DATASET EXCERPTS: Begin

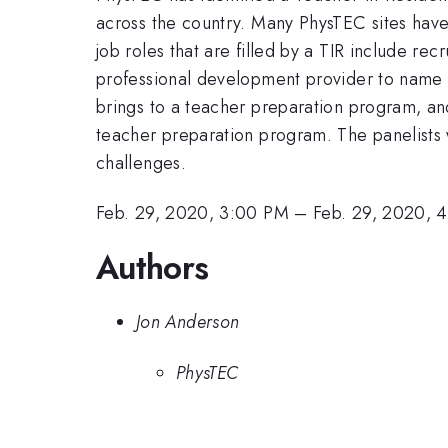
across the country. Many PhysTEC sites have
job roles that are filled by a TIR include re
professional development provider to name a 
brings to a teacher preparation program, an
teacher preparation program. The panelists w
challenges.
Feb. 29, 2020, 3:00 PM
–
Feb. 29, 2020, 
Authors
Jon Anderson
PhysTEC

DATASET EXCERPTS: End

▸ DIRECTIONS FOR THIS TASK
Pictures are to be left out when the entries above are repeated exactly.

▸ COMPLETED EXERCISE
across the country. Many PhysTEC sites have
job roles that are filled by a TIR include re
professional development provider to name a 
brings to a teacher preparation program, an
teacher preparation program. The panelists w
challenges.
Feb. 29, 2020, 3:00 PM
–
Feb. 29, 2020, 
Authors
Jon Anderson
PhysTEC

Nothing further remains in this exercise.